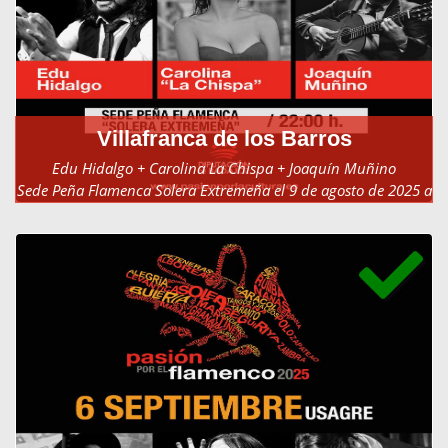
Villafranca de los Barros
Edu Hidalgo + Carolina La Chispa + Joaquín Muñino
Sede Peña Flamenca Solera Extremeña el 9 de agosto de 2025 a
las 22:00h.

• • • • • • •

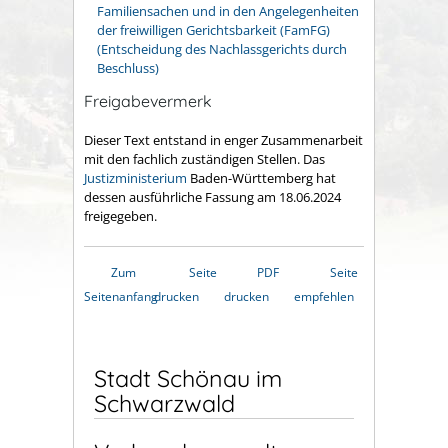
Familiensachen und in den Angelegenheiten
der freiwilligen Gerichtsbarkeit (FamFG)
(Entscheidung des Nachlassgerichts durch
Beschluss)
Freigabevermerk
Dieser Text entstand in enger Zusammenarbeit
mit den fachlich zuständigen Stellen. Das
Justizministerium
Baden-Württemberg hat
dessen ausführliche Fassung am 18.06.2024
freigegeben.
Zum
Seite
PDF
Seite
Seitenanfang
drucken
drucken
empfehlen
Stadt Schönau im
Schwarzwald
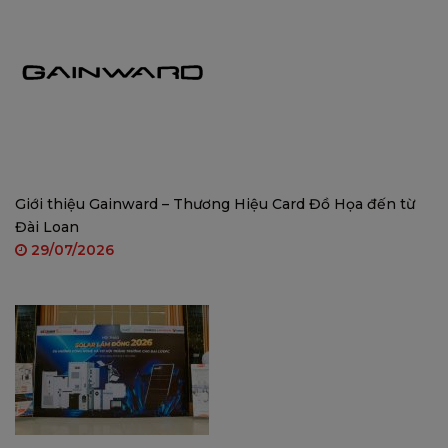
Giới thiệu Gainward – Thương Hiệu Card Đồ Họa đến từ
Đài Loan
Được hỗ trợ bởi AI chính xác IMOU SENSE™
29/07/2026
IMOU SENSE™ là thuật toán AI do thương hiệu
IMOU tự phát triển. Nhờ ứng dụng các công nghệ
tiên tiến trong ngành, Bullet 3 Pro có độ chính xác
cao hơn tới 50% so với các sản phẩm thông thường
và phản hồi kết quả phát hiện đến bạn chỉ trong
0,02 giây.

• • • • • • •

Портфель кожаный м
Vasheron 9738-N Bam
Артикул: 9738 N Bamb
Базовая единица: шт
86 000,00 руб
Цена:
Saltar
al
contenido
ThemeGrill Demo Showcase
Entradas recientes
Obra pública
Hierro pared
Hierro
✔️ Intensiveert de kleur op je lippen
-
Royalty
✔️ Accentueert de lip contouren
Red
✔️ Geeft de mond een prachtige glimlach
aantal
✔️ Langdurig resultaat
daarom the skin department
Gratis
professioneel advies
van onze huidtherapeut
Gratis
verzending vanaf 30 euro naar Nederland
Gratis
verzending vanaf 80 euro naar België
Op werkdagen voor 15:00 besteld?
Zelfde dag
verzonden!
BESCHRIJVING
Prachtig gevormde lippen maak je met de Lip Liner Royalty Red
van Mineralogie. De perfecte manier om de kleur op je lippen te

• • • • • • •

▶ _EXERCISE DESCRIPTION_
Within the records above, how many lines include the word "euro"? Only the number is wanted.

▶ _REPLY TO THE EXERCISE_
2